Section 5 of the VRA, which covers nine states and portions of other
states, including North Carolina, previously required that the number
of majority-minority districts cannot decrease during redistricting.
The court's Shelby decision last month rendered Section 5 inoperable.
One
of those districts, the 12th in North Carolina, commands our
attention. It was and remains a majority-minority district created
pursuant to Section 5 of the VRA in the early 1990s. The grotesquely
contorted 12th District resembled a snake slithering up I-85 from
Gastonia to Durham. When it was created in 1992, two-thirds of its
residents were African-American.
It
triggered a titanic legal battle that would last until April 2001 and
would be the subject of three cases decided by the Supreme Court, all
described in meticulous detail by Tinsley Yarborough in his wonderfulbook, "Race and Redistricting."
The
fundamental issue brought before the high court was whether the two
majority-minority districts being proposed in North Carolina were
simply the result of traditional and legal political gerrymandering,
or were they an impermissible and illegal racial gerrymander, driven
by the preclearance requirements of Section 5 of the VRA?
The
challenge that the two districts were an illegal racial gerrymander
was led by an improbable individual, Robinson Everett, a Duke law
professor and former chief judge of the Court of Military Appeals.

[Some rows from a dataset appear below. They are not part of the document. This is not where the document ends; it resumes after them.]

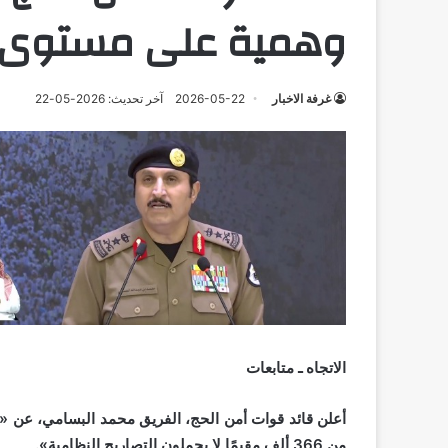
وهمية على مستوى 
غرفة الاخبار
2026-05-22
آخر تحديث: 2026-05-22
الاتجاه ـ متابعات
من 366 ألف مقيمًا لا يحملون التصاريح النظامية».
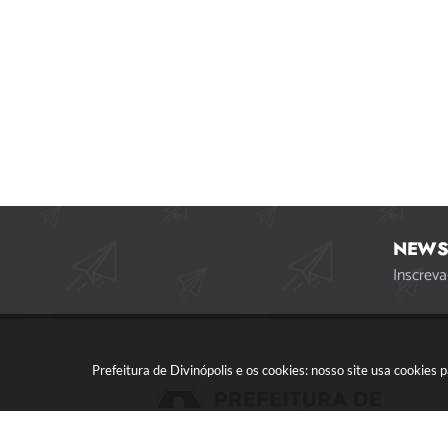
NEWS
Inscreva
Prefeitura de Divinópolis e os cookies: nosso site usa cookie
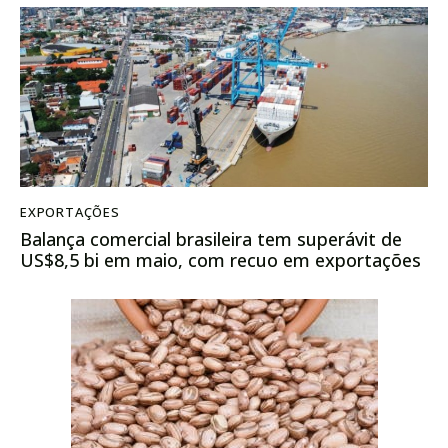
EXPORTAÇÕES
Balança comercial brasileira tem superávit de
US$8,5 bi em maio, com recuo em exportações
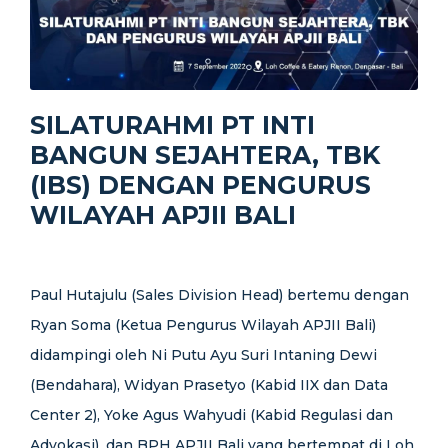
SILATURAHMI PT INTI
BANGUN SEJAHTERA, TBK
(IBS) DENGAN PENGURUS
WILAYAH APJII BALI
Paul Hutajulu (Sales Division Head) bertemu dengan
Ryan Soma (Ketua Pengurus Wilayah APJII Bali)
didampingi oleh Ni Putu Ayu Suri Intaning Dewi
(Bendahara), Widyan Prasetyo (Kabid IIX dan Data
Center 2), Yoke Agus Wahyudi (Kabid Regulasi dan
Advokasi), dan BPH APJII Bali yang bertempat di Loh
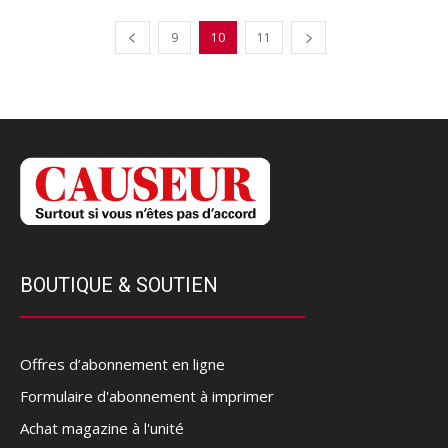
9
10
11
BOUTIQUE & SOUTIEN
Offres d’abonnement en ligne
Formulaire d'abonnement à imprimer
Achat magazine à l'unité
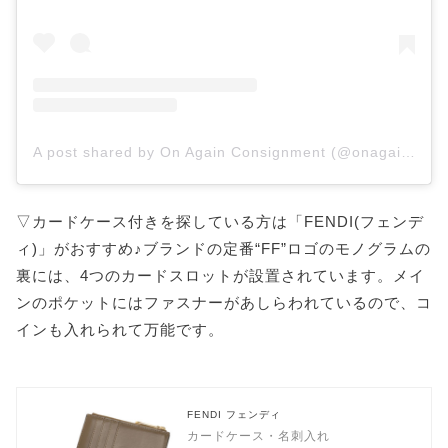
A post shared by On Again Consignment (@onagainconsignment)
▽カードケース付きを探している方は「FENDI(フェンデ
ィ)」がおすすめ♪ブランドの定番“FF”ロゴのモノグラムの
裏には、4つのカードスロットが設置されています。メイ
ンのポケットにはファスナーがあしらわれているので、コ
インも入れられて万能です。
FENDI フェンディ
カードケース・名刺入れ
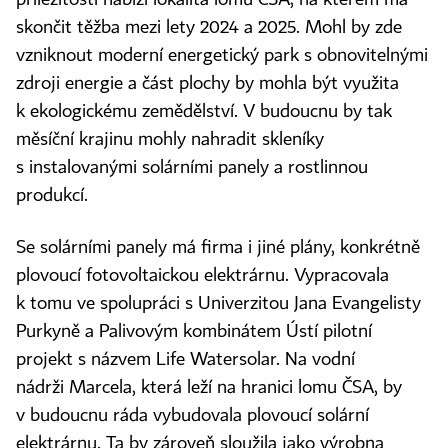
skončit těžba mezi lety 2024 a 2025. Mohl by zde
vzniknout moderní energetický park s obnovitelnými
zdroji energie a část plochy by mohla být využita
k ekologickému zemědělství. V budoucnu by tak
měsíční krajinu mohly nahradit skleníky
s instalovanými solárními panely a rostlinnou
produkcí.
Se solárními panely má firma i jiné plány, konkrétně
plovoucí fotovoltaickou elektrárnu. Vypracovala
k tomu ve spolupráci s Univerzitou Jana Evangelisty
Purkyně a Palivovým kombinátem Ústí pilotní
projekt s názvem Life Watersolar. Na vodní
nádrži Marcela, která leží na hranici lomu ČSA, by
v budoucnu ráda vybudovala plovoucí solární
elektrárnu. Ta by zároveň sloužila jako výrobna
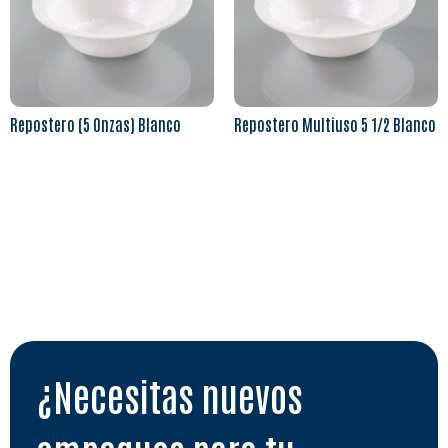
Repostero (5 Onzas) Blanco
Repostero Multiuso 5 1/2 Blanco
Leer más
Leer más
¿Necesitas nuevos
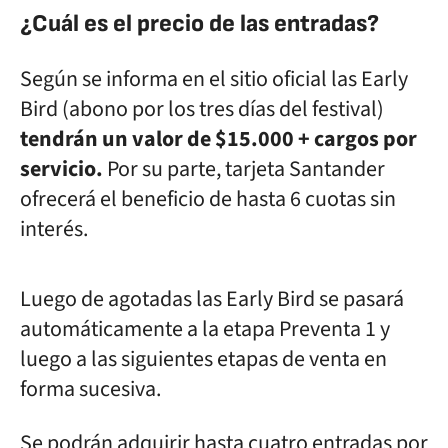
¿Cuál es el precio de las entradas?
Según se informa en el sitio oficial las Early
Bird (abono por los tres días del festival)
tendrán un valor de $15.000 + cargos por
servicio.
Por su parte, tarjeta Santander
ofrecerá el beneficio de hasta 6 cuotas sin
interés.
Luego de agotadas las Early Bird se pasará
automáticamente a la etapa Preventa 1 y
luego a las siguientes etapas de venta en
forma sucesiva.
Se podrán adquirir hasta cuatro entradas por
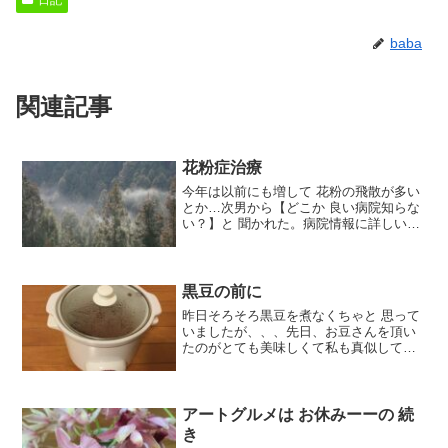
baba
関連記事
花粉症治療
今年は以前にも増して 花粉の飛散が多い
とか…次男から【どこか 良い病院知らな
い？】と 聞かれた。病院情報に詳しい妹
に問い合わせると即【〇〇診療所が 良い
よ〜自分も もうそこに8年程毎年花粉の
季節になると 行っているけどお陰でとて
も 楽だから...
黒豆の前に
昨日そろそろ黒豆を煮なくちゃと 思って
いましたが、、、先日、お豆さんを頂い
たのがとても美味しくて私も真似して煮
よう〜と前日、 一晩水に浸したお豆さん
をスロークッカーで煮ました。とは言っ
ても朝材料入れてアートアートに 出かけ
夕方 帰ったら留守...
アートグルメは お休みーーの 続
き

Everett was a moderately liberal Democrat with close connections to
Durham's African-American community.
Everett
deeply opposed discrimination against blacks, but he was just as
deeply opposed to race-conscious policies that were designed to
benefit one race over another. He believed North Carolina's two
majority-minority districts were unconstitutional racial
gerrymanders.
Everett
prevailed in the first two of the cases before the Supreme Court,
Shaw v. Reno (1993) and Shaw v. Hunt (1996). But he lost in the third
and decisive case, Easley v. Cromartie (2001). Writing for the 5-4
majority, Justice Sandra Day O'Connor stated that the
majority-minority districts were not racial gerrymanders and were,
therefore, not a violation of the Equal Protection Clause of the 14th
Amendment.
The
loss was a bitter defeat for Everett, especially because in one of
the earlier rulings, Justice O'Connor, writing for the 5-4 majority
in that case, had stated in part, "A reapportionment plan that
includes in one district individuals who belong to the same race, but
who are otherwise widely separated by geographic and political
boundaries, and who may have little in common with one another but
the color of their skin, bears an uncomfortable resemblance to
political apartheid."
Robinson
Everett died in 2009, having won two battles but not the war. But
this fight will continue. Any review of the voluminous rulings of the
courts over the decades makes evident the complexity, subtlety and
controversial nature of a racially charged issue like this.
But,
that said, it's abundantly clear that whether you believe the
proliferation and maintenance of majority-minority districts are
beneficial and essential, or whether you believe they are an
unconstitutional violation of the Equal Protection Clause, there is
simply no doubt that there has been a profound change in the American
political landscape since Baker v. Carr in 1962 and the VRA in 1965.
That
changed landscape has been attributable to many factors, including,
of course, the VRA. But the one factor that everyone knows and that
defies denial is that this nation has now twice elected an
African-American president of the United States. And both times he
won the popular vote handily and the electoral vote overwhelmingly.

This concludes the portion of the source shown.